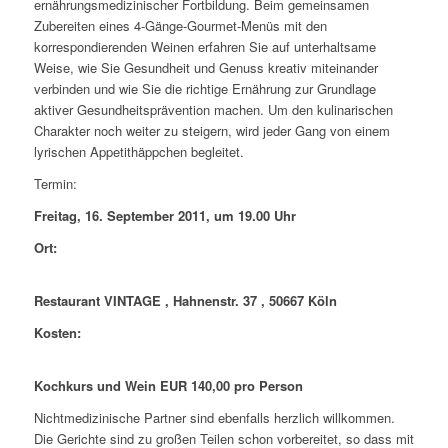
ernährungsmedizinischer Fortbildung. Beim gemeinsamen
Zubereiten eines 4-Gänge-Gourmet-Menüs mit den
korrespondierenden Weinen erfahren Sie auf unterhaltsame
Weise, wie Sie Gesundheit und Genuss kreativ miteinander
verbinden und wie Sie die richtige Ernährung zur Grundlage
aktiver Gesundheitsprävention machen. Um den kulinarischen
Charakter noch weiter zu steigern, wird jeder Gang von einem
lyrischen Appetithäppchen begleitet.
Termin:
Freitag, 16. September 2011, um 19.00 Uhr
Ort:
Restaurant VINTAGE , Hahnenstr. 37 , 50667 Köln
Kosten:
Kochkurs und Wein EUR 140,00 pro Person
Nichtmedizinische Partner sind ebenfalls herzlich willkommen.
Die Gerichte sind zu großen Teilen schon vorbereitet, so dass mit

- Requirement:
Look through the material and copy each line that has "sind".

- Answer section:
Nichtmedizinische Partner sind ebenfalls herzlich willkommen.
Die Gerichte sind zu großen Teilen schon vorbereitet, so dass mit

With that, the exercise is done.